Confirmation 5 décembre 2025
Commentaire • 0
Sur la décision
| Référence : | CA Lyon, ch. soc. b, 5 déc. 2025, n° 22/07026 |
|---|---|
| Juridiction : | Cour d'appel de Lyon |
| Numéro(s) : | 22/07026 |
| Importance : | Inédit |
| Décision précédente : | Conseil de prud'hommes de Lyon, 20 septembre 2022, N° 19/03107 |
| Dispositif : | Autre |
| Date de dernière mise à jour : | 17 décembre 2025 |
| Lire la décision sur le site de la juridiction |
Texte intégral
AFFAIRE PRUD’HOMALE
RAPPORTEUR
N° RG 22/07026 – N° Portalis DBVX-V-B7G-OSGM
S.A.S.U. [15]
C/
[Y]
APPEL D’UNE DÉCISION DU :
Conseil de Prud’hommes – Formation de départage de LYON
du 20 Septembre 2022
RG : 19/03107
COUR D’APPEL DE LYON
CHAMBRE SOCIALE B
ARRÊT DU 05 DECEMBRE 2025
APPELANTE :
S.A.S.U. [15]
N° SIRET: [N° SIREN/SIRET 3]
[Adresse 4]
[Localité 5]
représentée par Me Delphine BOURGEON, avocat au barreau de LYON, et ayant pour avocat plaidant Me David LIBESKIND, avocat au barreau de PARIS
INTIMÉ :
[O] [Y]
né le 18 Août 1965 à [Localité 12]
[Adresse 1]
[Localité 2]
représenté par Me Sandrine PIERI de la SELARL DUMOULIN-PIERI, avocat au barreau de LYON
DÉBATS EN AUDIENCE PUBLIQUE DU : 09 Octobre 2025
Présidée par Béatrice REGNIER, Présidente magistrat rapporteur, (sans opposition des parties dûment avisées) qui en a rendu compte à la Cour dans son délibéré, assistée pendant les débats de Mihaela BOGHIU, Greffière.

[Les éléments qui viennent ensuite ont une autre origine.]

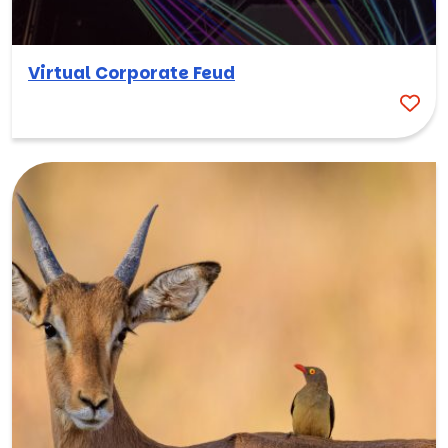
Virtual Corporate Feud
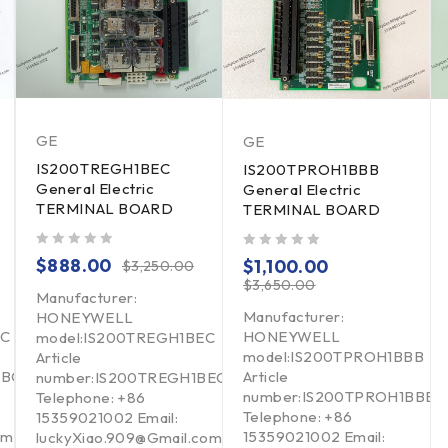
GE
GE
IS200TREGH1BEC
IS200TPROH1BBB
General Electric
General Electric
TERMINAL BOARD
TERMINAL BOARD
out of 5
out of 5
$
888.00
$
1,100.00
$
3,250.00
$
3,650.00
Manufacturer:
Manufacturer:
HONEYWELL
BC
HONEYWELL
model:IS200TREGH1BEC
model:IS200TPROH1BBB
Article
ABC
Article
number:IS200TREGH1BEC
number:IS200TPROH1BBB
Telephone: +86
Telephone: +86
15359021002 Email:
om
15359021002 Email:
luckyXiao.909@Gmail.com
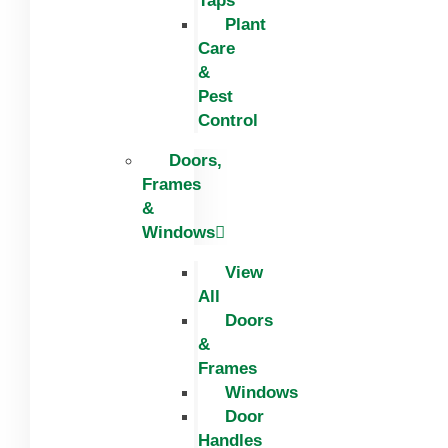
Taps
Plant
Care
&
Pest
Control
Doors,
Frames
&
Windows
View
All
Doors
&
Frames
Windows
Door
Handles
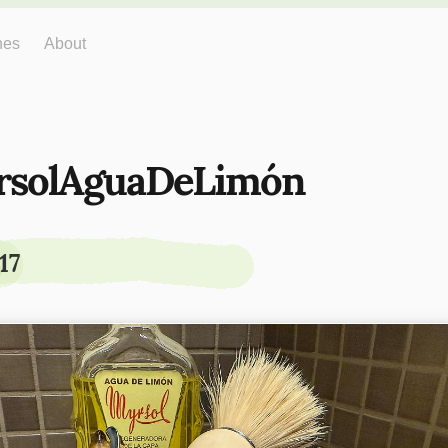
hes
About
rsolAguaDeLimón
17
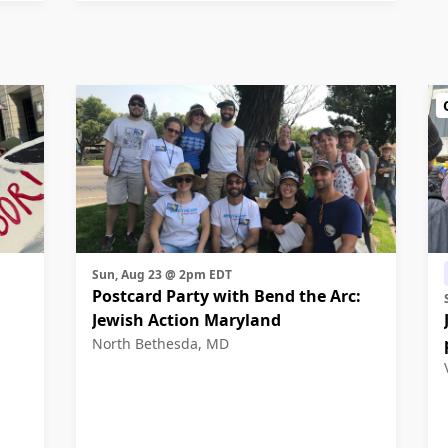
Sun, Aug 23 @ 2pm EDT
Postcard Party with Bend the Arc:
Jewish Action Maryland
North Bethesda, MD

COMPOSITION DE LA COUR LORS DU DÉLIBÉRÉ :
— Béatrice REGNIER, présidente
— Catherine CHANEZ, conseillère
— Régis DEVAUX, conseiller
ARRÊT : CONTRADICTOIRE
Prononcé publiquement le 05 Décembre 2025 par mise à disposition de l’arrêt au greffe de la Cour, les parties en ayant été préalablement avisées dans les conditions prévues à l’article 450 alinéa 2 du code de procédure civile ;
Signé par Béatrice REGNIER, Présidente et par Mihaela BOGHIU, Greffière auquel la minute de la décision a été remise par le magistrat signataire.
********************
EXPOSE DES FAITS ET DE LA PROCEDURE
Après avoir travaillé dans le cadre de missions d’intérim à compter du 3 septembre 2015, M. [O] [Y] a été engagé dans le cadre d’un contrat à durée indéterminée le 4 janvier 2016 par la société [15], qui est spécialisée dans le secteur d’activité de la fabrication d’instrumentation scientifique et technique et compte plus de dix salariés, en qualité de tourneur/foreur.

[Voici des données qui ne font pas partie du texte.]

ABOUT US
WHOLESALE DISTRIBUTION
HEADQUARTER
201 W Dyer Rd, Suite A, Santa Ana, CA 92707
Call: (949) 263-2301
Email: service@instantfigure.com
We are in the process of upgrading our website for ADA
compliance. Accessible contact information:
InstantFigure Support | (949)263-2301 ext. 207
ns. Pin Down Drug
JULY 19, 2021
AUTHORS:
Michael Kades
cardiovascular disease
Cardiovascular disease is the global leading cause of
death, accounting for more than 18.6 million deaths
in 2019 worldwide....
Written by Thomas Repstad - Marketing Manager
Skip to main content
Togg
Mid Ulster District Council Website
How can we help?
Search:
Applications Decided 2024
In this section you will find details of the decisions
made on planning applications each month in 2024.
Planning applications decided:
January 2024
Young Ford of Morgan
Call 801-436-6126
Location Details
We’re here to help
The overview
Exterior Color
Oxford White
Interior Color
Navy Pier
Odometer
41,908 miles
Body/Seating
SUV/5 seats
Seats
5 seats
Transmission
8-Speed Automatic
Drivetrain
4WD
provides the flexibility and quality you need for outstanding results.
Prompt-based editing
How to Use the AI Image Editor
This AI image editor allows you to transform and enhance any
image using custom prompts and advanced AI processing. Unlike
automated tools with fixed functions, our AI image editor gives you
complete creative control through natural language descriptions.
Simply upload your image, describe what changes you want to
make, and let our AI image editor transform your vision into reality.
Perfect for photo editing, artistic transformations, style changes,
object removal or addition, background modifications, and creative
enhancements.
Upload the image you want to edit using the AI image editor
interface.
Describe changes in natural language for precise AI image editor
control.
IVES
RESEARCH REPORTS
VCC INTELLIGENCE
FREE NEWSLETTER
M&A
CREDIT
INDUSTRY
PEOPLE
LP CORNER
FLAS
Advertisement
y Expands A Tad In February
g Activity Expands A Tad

Les relations contractuelles étaient régies par la convention collective de la métallurgie du Rhône.
Le 17 mars 2016, M. [Y] a été victime d’un accident du travail consistant en une coupure du majeur droit avec un copeau métallique à l’occasion d’un travail sur un tour, lequel a conduit à un arrêt de travail jusqu’au 14 février 2019 .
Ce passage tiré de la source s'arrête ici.